19 At Horeb they made a calf
and worshiped an idol cast from metal.

20 They exchanged their Glory
for an image of a bull, which eats grass.

21 They forgot the God who saved them,
who had done great things in Egypt,

22 miracles in the land of Ham
and awesome deeds by the Red Sea.

23 So he said he would destroy them—
had not Moses, his chosen one,
stood in the breach before him
to keep his wrath from destroying them.

24 Then they despised the pleasant land;
they did not believe his promise.

25 They grumbled in their tents
and did not obey the LORD.

26 So he swore to them with uplifted hand
that he would make them fall in the desert,

27 make their descendants fall among the nations
and scatter them throughout the lands.

28 They yoked themselves to the Baal of Peor
and ate sacrifices offered to lifeless gods;

29 they provoked the LORD to anger by their wicked deeds,
and a plague broke out among them.

30 But Phinehas stood up and intervened,
and the plague was checked.

31 This was credited to him as righteousness
for endless generations to come.

32 By the waters of Meribah they angered the LORD,
and trouble came to Moses because of them;

33 for they rebelled against the Spirit of God,
and rash words came from Moses’ lips. [c]
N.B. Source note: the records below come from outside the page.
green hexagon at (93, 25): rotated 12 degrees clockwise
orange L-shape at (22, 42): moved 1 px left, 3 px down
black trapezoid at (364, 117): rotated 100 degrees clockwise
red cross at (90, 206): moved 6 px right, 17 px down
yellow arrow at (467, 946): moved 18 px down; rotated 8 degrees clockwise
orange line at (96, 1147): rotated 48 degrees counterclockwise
34 They did not destroy the peoples
as the LORD had commanded them,

35 but they mingled with the nations
and adopted their customs.

36 They worshiped their idols,
which became a snare to them.

37 They sacrificed their sons
and their daughters to demons.

38 They shed innocent blood,
the blood of their sons and daughters,
whom they sacrificed to the idols of Canaan,
and the land was desecrated by their blood.
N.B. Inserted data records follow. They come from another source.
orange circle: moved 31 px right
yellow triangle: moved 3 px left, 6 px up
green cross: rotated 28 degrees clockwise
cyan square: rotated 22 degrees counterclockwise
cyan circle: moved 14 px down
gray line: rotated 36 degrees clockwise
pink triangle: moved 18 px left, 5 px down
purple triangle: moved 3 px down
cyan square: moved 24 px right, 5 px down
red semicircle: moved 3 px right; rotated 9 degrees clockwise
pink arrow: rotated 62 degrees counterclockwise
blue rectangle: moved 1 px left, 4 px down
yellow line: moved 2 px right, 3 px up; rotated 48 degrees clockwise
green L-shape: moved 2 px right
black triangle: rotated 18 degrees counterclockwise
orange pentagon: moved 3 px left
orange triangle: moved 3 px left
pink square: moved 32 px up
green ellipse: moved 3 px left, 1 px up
39 They defiled themselves by what they did;
by their deeds they prostituted themselves.

40 Therefore the LORD was angry with his people
and abhorred his inheritance.

41 He handed them over to the nations,
and their foes ruled over them.

42 Their enemies oppressed them
and subjected them to their power.

43 Many times he delivered them,
but they were bent on rebellion
and they wasted away in their sin.

Okay, I left out a few of the good verses. But even so…

We always want our songs to be happy.  The modern church doesn’t do lament well. What if Western Christians had a song that was the modern equivalent to this?  In her review at Thinking Out Loud of The Ben Ripple my wife wrote:

All in all, it is important for us to know stories like Ben’s.  The places where God meets us face to face, and the places where he stands quietly behind us.  What the family next door might be going through and what they may deal with from one day to the next.  It’s been said that we live in a world that has forgotten how to lament — to cry out to God our pain and fear and loss.  This book is just such a thing, but like so many of the laments in Scripture, it ends on a note of “nevertheless…”  The possibility of healing, the value of trusting, the necessity of faith in one who loves us.
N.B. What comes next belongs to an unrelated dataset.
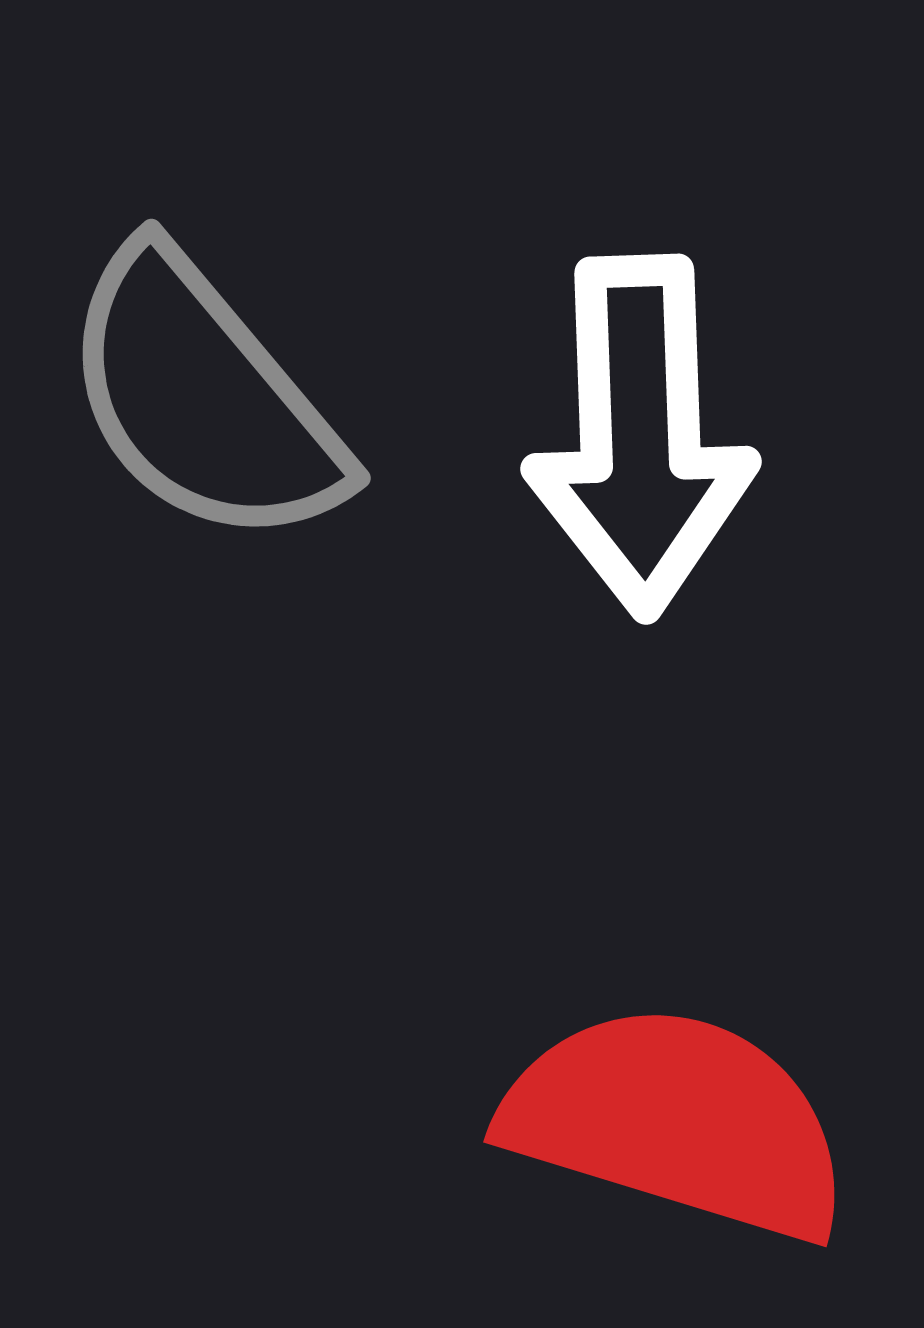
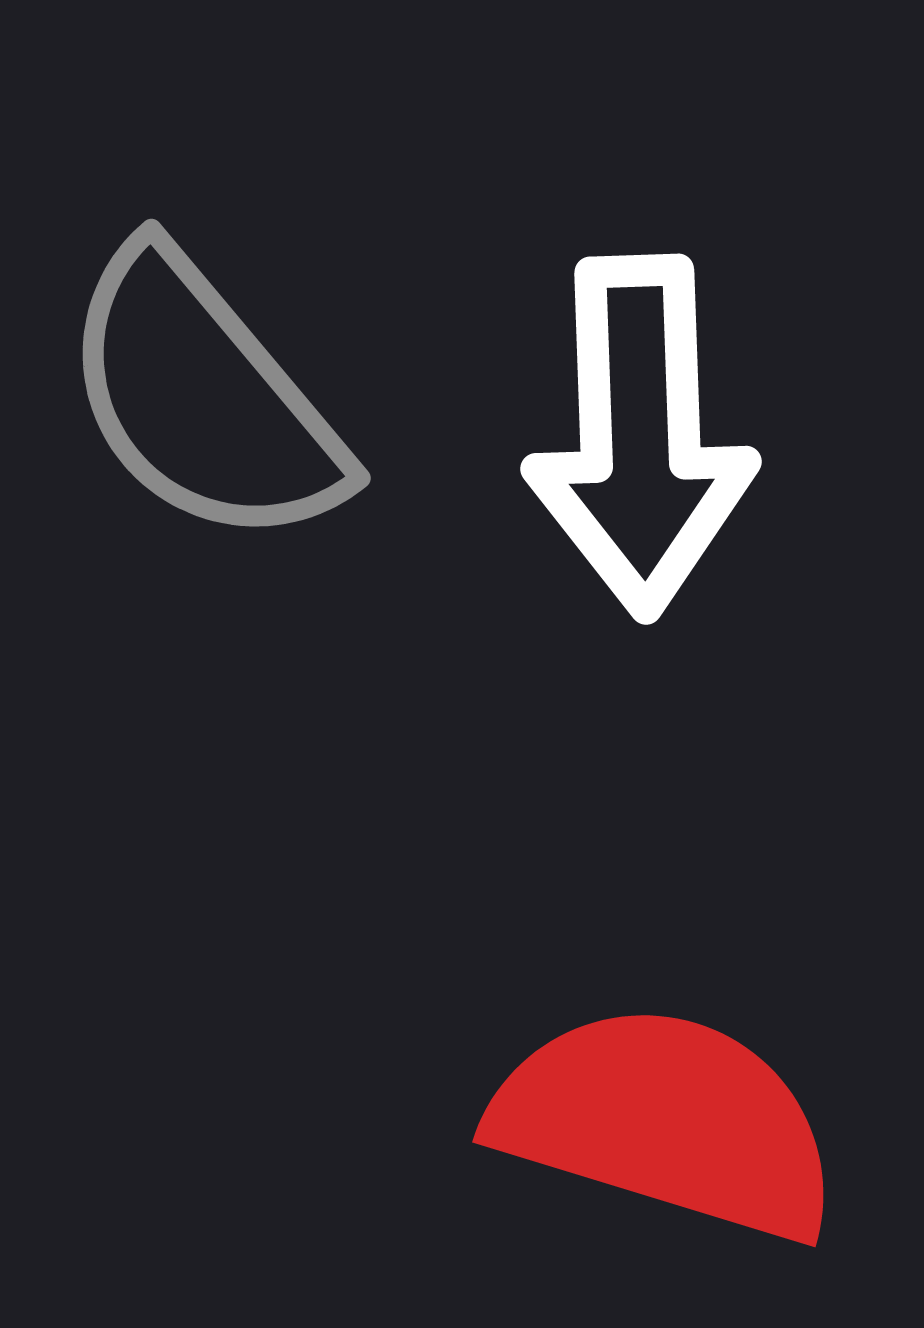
red semicircle: moved 11 px left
In a review of a new NLT edition that contains a section of laments, I quoted the authors:

“These are the questions we’re all afraid to ask God, and the complaints we might hesitate to voice to him. The truth is, God desires our honest doubts, questions and complaints. After all, the writers of the Bible regularly lament, crying out to God and questioning him about injustices, pains and problems.

In 2012 at Internet Monk, Chaplain Mike looked at our propensity to edit the Psalms of Lament to suit our purposes in a piece about Sanitizing the Wilderness:

Contemporary “worship” music is especially weak when it comes to giving voice to the full spectrum of human experiences and emotions. Even when today’s songwriters make use of the Psalms they tend to transform the raw, earthy language that describes our complex, often messy relationships with God and others into easily digestible spiritual sentiments…

…It takes one image from a rich, profound, complex and realistic description of life and latches on to it because the image evokes a simple devotional sentiment that prompts an immediate emotion. We set it to music, and voila! — people get the idea we are singing “Scripture.”

Instead, in Psalm 106, we have true scripture, but the part of it that we tend to ignore or forget. But in its own way, this too is worship.


We also looked at Psalm 106 in a June, 2012 article, God Keeps Putting Up With Us.